### Try it
This exercise asks for every record to be output again exactly.

### Collection entries
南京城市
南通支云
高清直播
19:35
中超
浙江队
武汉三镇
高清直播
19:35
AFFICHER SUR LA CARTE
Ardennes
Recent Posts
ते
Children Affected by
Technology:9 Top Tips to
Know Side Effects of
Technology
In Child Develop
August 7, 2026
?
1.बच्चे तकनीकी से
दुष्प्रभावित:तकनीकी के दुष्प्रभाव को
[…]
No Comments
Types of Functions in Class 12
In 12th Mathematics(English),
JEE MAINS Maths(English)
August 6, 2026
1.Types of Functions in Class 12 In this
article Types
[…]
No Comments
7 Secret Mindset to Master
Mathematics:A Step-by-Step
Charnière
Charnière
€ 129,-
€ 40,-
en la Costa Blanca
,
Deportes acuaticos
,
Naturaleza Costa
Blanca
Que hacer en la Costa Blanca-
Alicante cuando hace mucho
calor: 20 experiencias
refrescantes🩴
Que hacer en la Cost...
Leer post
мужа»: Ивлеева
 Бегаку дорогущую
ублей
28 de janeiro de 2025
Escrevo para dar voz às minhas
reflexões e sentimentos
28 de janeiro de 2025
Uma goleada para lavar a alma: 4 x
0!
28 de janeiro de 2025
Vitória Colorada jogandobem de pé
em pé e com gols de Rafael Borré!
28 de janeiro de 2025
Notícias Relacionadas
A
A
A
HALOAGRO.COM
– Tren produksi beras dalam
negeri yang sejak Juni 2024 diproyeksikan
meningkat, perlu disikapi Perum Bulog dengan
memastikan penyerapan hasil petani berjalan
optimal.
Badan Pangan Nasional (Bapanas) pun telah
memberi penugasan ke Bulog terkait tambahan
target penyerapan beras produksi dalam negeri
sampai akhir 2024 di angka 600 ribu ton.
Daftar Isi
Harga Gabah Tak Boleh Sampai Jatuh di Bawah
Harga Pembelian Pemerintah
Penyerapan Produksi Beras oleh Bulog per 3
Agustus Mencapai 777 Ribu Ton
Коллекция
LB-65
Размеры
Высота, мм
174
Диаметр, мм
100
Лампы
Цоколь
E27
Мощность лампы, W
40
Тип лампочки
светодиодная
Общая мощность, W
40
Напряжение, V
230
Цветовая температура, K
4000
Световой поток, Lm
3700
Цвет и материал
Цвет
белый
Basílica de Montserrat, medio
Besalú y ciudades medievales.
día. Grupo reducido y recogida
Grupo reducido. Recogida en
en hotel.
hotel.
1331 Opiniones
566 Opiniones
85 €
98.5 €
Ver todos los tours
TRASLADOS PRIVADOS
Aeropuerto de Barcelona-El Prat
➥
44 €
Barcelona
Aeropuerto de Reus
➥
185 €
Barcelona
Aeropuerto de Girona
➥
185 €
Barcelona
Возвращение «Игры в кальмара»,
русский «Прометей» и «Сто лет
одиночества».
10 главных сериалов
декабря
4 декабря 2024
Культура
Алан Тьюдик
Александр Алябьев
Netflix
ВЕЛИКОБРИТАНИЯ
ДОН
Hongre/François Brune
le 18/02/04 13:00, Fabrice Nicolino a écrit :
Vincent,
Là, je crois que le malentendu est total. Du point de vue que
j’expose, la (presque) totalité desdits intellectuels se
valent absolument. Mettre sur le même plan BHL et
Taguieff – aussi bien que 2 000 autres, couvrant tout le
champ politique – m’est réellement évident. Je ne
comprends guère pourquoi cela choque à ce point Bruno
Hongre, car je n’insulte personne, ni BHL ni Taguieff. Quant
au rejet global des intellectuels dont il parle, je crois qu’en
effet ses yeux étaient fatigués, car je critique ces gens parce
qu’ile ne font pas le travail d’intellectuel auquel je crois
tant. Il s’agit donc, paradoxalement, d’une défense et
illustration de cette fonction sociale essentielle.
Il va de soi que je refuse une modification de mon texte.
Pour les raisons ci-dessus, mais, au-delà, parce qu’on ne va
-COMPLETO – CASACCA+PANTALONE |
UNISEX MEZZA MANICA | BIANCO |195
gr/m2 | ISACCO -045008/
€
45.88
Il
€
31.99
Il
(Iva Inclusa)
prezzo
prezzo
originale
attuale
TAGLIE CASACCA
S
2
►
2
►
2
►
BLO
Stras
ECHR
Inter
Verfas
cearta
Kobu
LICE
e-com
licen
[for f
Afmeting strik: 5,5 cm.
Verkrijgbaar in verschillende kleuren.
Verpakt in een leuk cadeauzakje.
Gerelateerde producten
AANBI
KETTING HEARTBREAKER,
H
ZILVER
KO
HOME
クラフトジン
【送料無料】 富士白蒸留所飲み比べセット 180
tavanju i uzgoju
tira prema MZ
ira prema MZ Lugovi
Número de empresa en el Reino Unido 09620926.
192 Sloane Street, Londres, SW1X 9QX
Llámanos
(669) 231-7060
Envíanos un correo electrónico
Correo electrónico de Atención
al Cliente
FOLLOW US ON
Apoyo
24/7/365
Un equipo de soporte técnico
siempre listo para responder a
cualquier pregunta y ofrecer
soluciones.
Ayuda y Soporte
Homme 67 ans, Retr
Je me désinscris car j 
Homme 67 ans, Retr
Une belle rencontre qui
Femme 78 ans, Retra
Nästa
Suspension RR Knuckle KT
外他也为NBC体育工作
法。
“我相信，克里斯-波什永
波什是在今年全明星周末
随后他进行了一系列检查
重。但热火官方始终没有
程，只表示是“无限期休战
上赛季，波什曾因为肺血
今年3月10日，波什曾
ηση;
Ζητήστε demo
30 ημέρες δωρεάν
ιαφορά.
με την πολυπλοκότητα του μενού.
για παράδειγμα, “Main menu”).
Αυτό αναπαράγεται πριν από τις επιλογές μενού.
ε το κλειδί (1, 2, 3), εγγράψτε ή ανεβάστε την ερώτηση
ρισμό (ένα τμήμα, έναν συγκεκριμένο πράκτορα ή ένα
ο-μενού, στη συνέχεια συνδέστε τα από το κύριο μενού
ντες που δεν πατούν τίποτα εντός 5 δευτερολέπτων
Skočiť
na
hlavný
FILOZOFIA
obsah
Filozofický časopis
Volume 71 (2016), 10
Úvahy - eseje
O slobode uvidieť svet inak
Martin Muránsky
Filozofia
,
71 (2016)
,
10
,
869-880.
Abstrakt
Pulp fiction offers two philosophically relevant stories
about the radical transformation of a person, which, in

### Answer
南京城市
南通支云
高清直播
19:35
中超
浙江队
武汉三镇
高清直播
19:35
AFFICHER SUR LA CARTE
Ardennes
Recent Posts
ते
Children Affected by
Technology:9 Top Tips to
Know Side Effects of
Technology
In Child Develop
August 7, 2026
?
1.बच्चे तकनीकी से
दुष्प्रभावित:तकनीकी के दुष्प्रभाव को
[…]
No Comments
Types of Functions in Class 12
In 12th Mathematics(English),
JEE MAINS Maths(English)
August 6, 2026
1.Types of Functions in Class 12 In this
article Types
[…]
No Comments
7 Secret Mindset to Master
Mathematics:A Step-by-Step
Charnière
Charnière
€ 129,-
€ 40,-
en la Costa Blanca
,
Deportes acuaticos
,
Naturaleza Costa
Blanca
Que hacer en la Costa Blanca-
Alicante cuando hace mucho
calor: 20 experiencias
refrescantes🩴
Que hacer en la Cost...
Leer post
мужа»: Ивлеева
 Бегаку дорогущую
ублей
28 de janeiro de 2025
Escrevo para dar voz às minhas
reflexões e sentimentos
28 de janeiro de 2025
Uma goleada para lavar a alma: 4 x
0!
28 de janeiro de 2025
Vitória Colorada jogandobem de pé
em pé e com gols de Rafael Borré!
28 de janeiro de 2025
Notícias Relacionadas
A
A
A
HALOAGRO.COM
– Tren produksi beras dalam
negeri yang sejak Juni 2024 diproyeksikan
meningkat, perlu disikapi Perum Bulog dengan
memastikan penyerapan hasil petani berjalan
optimal.
Badan Pangan Nasional (Bapanas) pun telah
memberi penugasan ke Bulog terkait tambahan
target penyerapan beras produksi dalam negeri
sampai akhir 2024 di angka 600 ribu ton.
Daftar Isi
Harga Gabah Tak Boleh Sampai Jatuh di Bawah
Harga Pembelian Pemerintah
Penyerapan Produksi Beras oleh Bulog per 3
Agustus Mencapai 777 Ribu Ton
Коллекция
LB-65
Размеры
Высота, мм
174
Диаметр, мм
100
Лампы
Цоколь
E27
Мощность лампы, W
40
Тип лампочки
светодиодная
Общая мощность, W
40
Напряжение, V
230
Цветовая температура, K
4000
Световой поток, Lm
3700
Цвет и материал
Цвет
белый
Basílica de Montserrat, medio
Besalú y ciudades medievales.
día. Grupo reducido y recogida
Grupo reducido. Recogida en
en hotel.
hotel.
1331 Opiniones
566 Opiniones
85 €
98.5 €
Ver todos los tours
TRASLADOS PRIVADOS
Aeropuerto de Barcelona-El Prat
➥
44 €
Barcelona
Aeropuerto de Reus
➥
185 €
Barcelona
Aeropuerto de Girona
➥
185 €
Barcelona
Возвращение «Игры в кальмара»,
русский «Прометей» и «Сто лет
одиночества».
10 главных сериалов
декабря
4 декабря 2024
Культура
Алан Тьюдик
Александр Алябьев
Netflix
ВЕЛИКОБРИТАНИЯ
ДОН
Hongre/François Brune
le 18/02/04 13:00, Fabrice Nicolino a écrit :
Vincent,
Là, je crois que le malentendu est total. Du point de vue que
j’expose, la (presque) totalité desdits intellectuels se
valent absolument. Mettre sur le même plan BHL et
Taguieff – aussi bien que 2 000 autres, couvrant tout le
champ politique – m’est réellement évident. Je ne
comprends guère pourquoi cela choque à ce point Bruno
Hongre, car je n’insulte personne, ni BHL ni Taguieff. Quant
au rejet global des intellectuels dont il parle, je crois qu’en
effet ses yeux étaient fatigués, car je critique ces gens parce
qu’ile ne font pas le travail d’intellectuel auquel je crois
tant. Il s’agit donc, paradoxalement, d’une défense et
illustration de cette fonction sociale essentielle.
Il va de soi que je refuse une modification de mon texte.
Pour les raisons ci-dessus, mais, au-delà, parce qu’on ne va
-COMPLETO – CASACCA+PANTALONE |
UNISEX MEZZA MANICA | BIANCO |195
gr/m2 | ISACCO -045008/
€
45.88
Il
€
31.99
Il
(Iva Inclusa)
prezzo
prezzo
originale
attuale
TAGLIE CASACCA
S
2
►
2
►
2
►
BLO
Stras
ECHR
Inter
Verfas
cearta
Kobu
LICE
e-com
licen
[for f
Afmeting strik: 5,5 cm.
Verkrijgbaar in verschillende kleuren.
Verpakt in een leuk cadeauzakje.
Gerelateerde producten
AANBI
KETTING HEARTBREAKER,
H
ZILVER
KO
HOME
クラフトジン
【送料無料】 富士白蒸留所飲み比べセット 180
tavanju i uzgoju
tira prema MZ
ira prema MZ Lugovi
Número de empresa en el Reino Unido 09620926.
192 Sloane Street, Londres, SW1X 9QX
Llámanos
(669) 231-7060
Envíanos un correo electrónico
Correo electrónico de Atención
al Cliente
FOLLOW US ON
Apoyo
24/7/365
Un equipo de soporte técnico
siempre listo para responder a
cualquier pregunta y ofrecer
soluciones.
Ayuda y Soporte
Homme 67 ans, Retr
Je me désinscris car j 
Homme 67 ans, Retr
Une belle rencontre qui
Femme 78 ans, Retra
Nästa
Suspension RR Knuckle KT
外他也为NBC体育工作
法。
“我相信，克里斯-波什永
波什是在今年全明星周末
随后他进行了一系列检查
重。但热火官方始终没有
程，只表示是“无限期休战
上赛季，波什曾因为肺血
今年3月10日，波什曾
ηση;
Ζητήστε demo
30 ημέρες δωρεάν
ιαφορά.
με την πολυπλοκότητα του μενού.
για παράδειγμα, “Main menu”).
Αυτό αναπαράγεται πριν από τις επιλογές μενού.
ε το κλειδί (1, 2, 3), εγγράψτε ή ανεβάστε την ερώτηση
ρισμό (ένα τμήμα, έναν συγκεκριμένο πράκτορα ή ένα
ο-μενού, στη συνέχεια συνδέστε τα από το κύριο μενού
ντες που δεν πατούν τίποτα εντός 5 δευτερολέπτων
Skočiť
na
hlavný
FILOZOFIA
obsah
Filozofický časopis
Volume 71 (2016), 10
Úvahy - eseje
O slobode uvidieť svet inak
Martin Muránsky
Filozofia
,
71 (2016)
,
10
,
869-880.
Abstrakt
Pulp fiction offers two philosophically relevant stories
about the radical transformation of a person, which, in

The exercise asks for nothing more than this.